Your instructions —
Your task is to copy all of the entries exactly as they are given.

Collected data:
'''

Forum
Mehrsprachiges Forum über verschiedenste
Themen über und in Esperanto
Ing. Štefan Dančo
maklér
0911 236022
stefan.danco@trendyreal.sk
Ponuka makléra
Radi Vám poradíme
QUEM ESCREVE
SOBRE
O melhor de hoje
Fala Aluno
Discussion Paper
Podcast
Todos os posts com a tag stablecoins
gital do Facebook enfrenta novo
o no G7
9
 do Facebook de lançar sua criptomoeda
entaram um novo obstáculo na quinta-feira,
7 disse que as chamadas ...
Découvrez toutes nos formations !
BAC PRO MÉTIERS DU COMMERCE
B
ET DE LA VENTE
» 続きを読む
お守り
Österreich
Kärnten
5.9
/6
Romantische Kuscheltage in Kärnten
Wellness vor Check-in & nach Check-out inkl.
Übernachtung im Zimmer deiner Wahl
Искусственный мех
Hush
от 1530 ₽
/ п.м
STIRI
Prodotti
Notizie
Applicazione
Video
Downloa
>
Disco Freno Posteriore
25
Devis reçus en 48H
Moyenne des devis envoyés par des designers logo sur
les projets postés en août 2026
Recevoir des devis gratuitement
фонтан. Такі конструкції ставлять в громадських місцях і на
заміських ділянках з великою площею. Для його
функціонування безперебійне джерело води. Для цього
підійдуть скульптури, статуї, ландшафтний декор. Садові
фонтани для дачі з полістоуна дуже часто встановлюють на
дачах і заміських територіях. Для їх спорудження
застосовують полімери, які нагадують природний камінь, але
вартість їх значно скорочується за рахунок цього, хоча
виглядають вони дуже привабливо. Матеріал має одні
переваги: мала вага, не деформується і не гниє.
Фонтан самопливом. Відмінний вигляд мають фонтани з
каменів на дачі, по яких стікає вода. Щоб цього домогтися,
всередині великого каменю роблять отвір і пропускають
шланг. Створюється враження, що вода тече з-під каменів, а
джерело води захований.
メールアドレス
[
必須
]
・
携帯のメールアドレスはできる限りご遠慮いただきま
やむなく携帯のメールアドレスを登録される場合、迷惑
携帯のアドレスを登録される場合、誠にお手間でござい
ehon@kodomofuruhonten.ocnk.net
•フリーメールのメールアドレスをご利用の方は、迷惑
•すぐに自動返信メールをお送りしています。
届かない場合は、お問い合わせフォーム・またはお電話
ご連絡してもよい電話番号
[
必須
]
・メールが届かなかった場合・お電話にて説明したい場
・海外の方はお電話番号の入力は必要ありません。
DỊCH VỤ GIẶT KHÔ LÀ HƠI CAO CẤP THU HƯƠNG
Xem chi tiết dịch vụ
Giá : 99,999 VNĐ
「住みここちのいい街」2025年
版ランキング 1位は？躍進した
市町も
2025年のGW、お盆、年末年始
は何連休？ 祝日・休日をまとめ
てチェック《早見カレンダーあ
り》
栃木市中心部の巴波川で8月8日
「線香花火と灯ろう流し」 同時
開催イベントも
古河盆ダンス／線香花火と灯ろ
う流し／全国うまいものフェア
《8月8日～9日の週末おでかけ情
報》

'''

Exercise answer —
Forum
Mehrsprachiges Forum über verschiedenste
Themen über und in Esperanto
Ing. Štefan Dančo
maklér
0911 236022
stefan.danco@trendyreal.sk
Ponuka makléra
Radi Vám poradíme
QUEM ESCREVE
SOBRE
O melhor de hoje
Fala Aluno
Discussion Paper
Podcast
Todos os posts com a tag stablecoins
gital do Facebook enfrenta novo
o no G7
9
 do Facebook de lançar sua criptomoeda
entaram um novo obstáculo na quinta-feira,
7 disse que as chamadas ...
Découvrez toutes nos formations !
BAC PRO MÉTIERS DU COMMERCE
B
ET DE LA VENTE
» 続きを読む
お守り
Österreich
Kärnten
5.9
/6
Romantische Kuscheltage in Kärnten
Wellness vor Check-in & nach Check-out inkl.
Übernachtung im Zimmer deiner Wahl
Искусственный мех
Hush
от 1530 ₽
/ п.м
STIRI
Prodotti
Notizie
Applicazione
Video
Downloa
>
Disco Freno Posteriore
25
Devis reçus en 48H
Moyenne des devis envoyés par des designers logo sur
les projets postés en août 2026
Recevoir des devis gratuitement
фонтан. Такі конструкції ставлять в громадських місцях і на
заміських ділянках з великою площею. Для його
функціонування безперебійне джерело води. Для цього
підійдуть скульптури, статуї, ландшафтний декор. Садові
фонтани для дачі з полістоуна дуже часто встановлюють на
дачах і заміських територіях. Для їх спорудження
застосовують полімери, які нагадують природний камінь, але
вартість їх значно скорочується за рахунок цього, хоча
виглядають вони дуже привабливо. Матеріал має одні
переваги: мала вага, не деформується і не гниє.
Фонтан самопливом. Відмінний вигляд мають фонтани з
каменів на дачі, по яких стікає вода. Щоб цього домогтися,
всередині великого каменю роблять отвір і пропускають
шланг. Створюється враження, що вода тече з-під каменів, а
джерело води захований.
メールアドレス
[
必須
]
・
携帯のメールアドレスはできる限りご遠慮いただきま
やむなく携帯のメールアドレスを登録される場合、迷惑
携帯のアドレスを登録される場合、誠にお手間でござい
ehon@kodomofuruhonten.ocnk.net
•フリーメールのメールアドレスをご利用の方は、迷惑
•すぐに自動返信メールをお送りしています。
届かない場合は、お問い合わせフォーム・またはお電話
ご連絡してもよい電話番号
[
必須
]
・メールが届かなかった場合・お電話にて説明したい場
・海外の方はお電話番号の入力は必要ありません。
DỊCH VỤ GIẶT KHÔ LÀ HƠI CAO CẤP THU HƯƠNG
Xem chi tiết dịch vụ
Giá : 99,999 VNĐ
「住みここちのいい街」2025年
版ランキング 1位は？躍進した
市町も
2025年のGW、お盆、年末年始
は何連休？ 祝日・休日をまとめ
てチェック《早見カレンダーあ
り》
栃木市中心部の巴波川で8月8日
「線香花火と灯ろう流し」 同時
開催イベントも
古河盆ダンス／線香花火と灯ろ
う流し／全国うまいものフェア
《8月8日～9日の週末おでかけ情
報》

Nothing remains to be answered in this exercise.